Rohrer, Crockett, and Blair discussed biblical passages that say all authority is given by god and that describe public officials as “ministers of God” who have been “given the sword” by God to punish evildoers. Blair said that the U.S. was founded on a “biblical worldview” dating back to “the Pilgrim forefathers.”
Blair said government’s primary responsibility is to “punish evildoers” and protect those who are doing good.
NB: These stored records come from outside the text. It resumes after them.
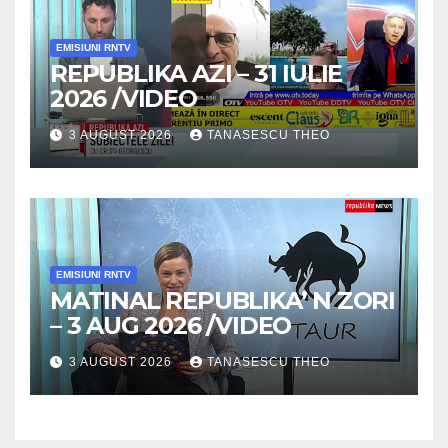
EMISIUNI RNTV
REPUBLIKA AZI – 31 IULIE
2026 /VIDEO
3 AUGUST 2026
TANASESCU THEO
EMISIUNI RNTV
MATINAL REPUBLIKA’ N ZORI
– 3 AUG 2026 /VIDEO
3 AUGUST 2026
TANASESCU THEO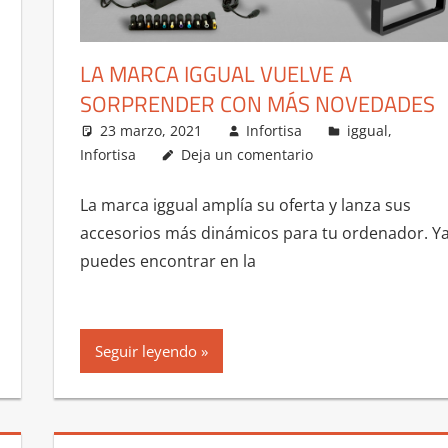
LA MARCA IGGUAL VUELVE A
SORPRENDER CON MÁS NOVEDADES
23 marzo, 2021
Infortisa
iggual
,
Infortisa
Deja un comentario
La marca iggual amplía su oferta y lanza sus
accesorios más dinámicos para tu ordenador. Y
puedes encontrar en la
Seguir leyendo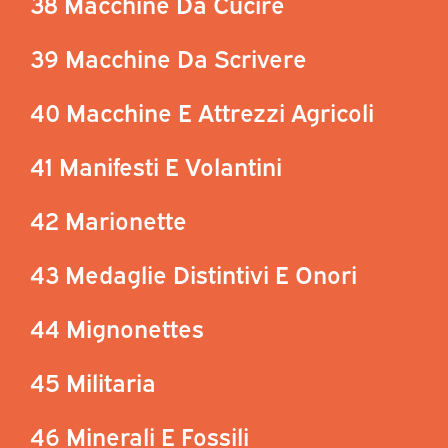
38 Macchine Da Cucire
39 Macchine Da Scrivere
40 Macchine E Attrezzi Agricoli
41 Manifesti E Volantini
42 Marionette
43 Medaglie Distintivi E Onori
44 Mignonettes
45 Militaria
46 Minerali E Fossili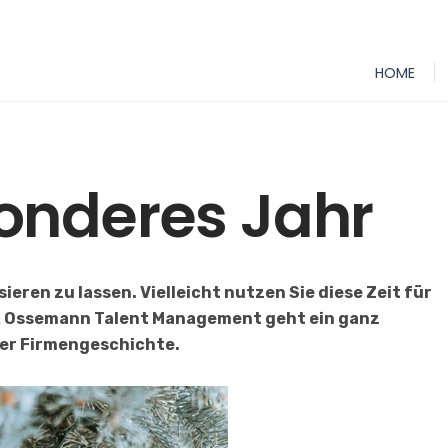
HOME
1
onderes Jahr
eren zu lassen. Vielleicht nutzen Sie diese Zeit für
HR Ossemann Talent Management geht ein ganz
der Firmengeschichte.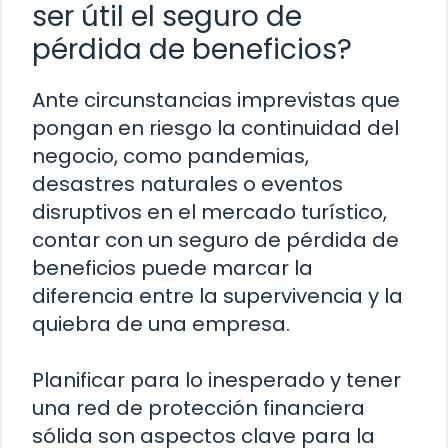
ser útil el seguro de
pérdida de beneficios?
Ante circunstancias imprevistas que
pongan en riesgo la continuidad del
negocio, como pandemias,
desastres naturales o eventos
disruptivos en el mercado turístico,
contar con un seguro de pérdida de
beneficios puede marcar la
diferencia entre la supervivencia y la
quiebra de una empresa.
Planificar para lo inesperado y tener
una red de protección financiera
sólida son aspectos clave para la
He said that a pastor’s responsibility is not only to make disciples, but to “stand against wickedness in the culture” and serve as a “moral thermometer” by providing instruction to citizens and legislators.
Blair repeated a claim, grounded in Christian Reconstructionist ideology and embraced by many religious-right figures, that the Bible does not give government the authority to care for the poor: “There’s nowhere in the Bible where God commands the civil authority to use the sword to take from those who are working hard and then redistribute to those that simply refuse to work.”
The trio discussed the separation of church and state, which Blair described as prohibiting the establishment of an official state church. “There is no separation of God from government, because every institution is accountable to God, but there is a separation from government telling the church what to do,” Rohrer interjected.
“What part of life is Jesus not the Lord over?” Blair asked. “Well, he’s the Lord over everything … and that includes civil government. That includes the areas of politics. … If God in fact, designed the church and designed the home and designed civil government, then pastors should be experts on God’s expectations and limitations in the area of civil government.”
Blair said that he is “looking for the Rapture every day,” but that there is no guarantee that Christians in the U.S. will escape persecution. He is looking for the Rapture and working for revival, he said, so that he doesn’t have to face tyranny or martyrdom.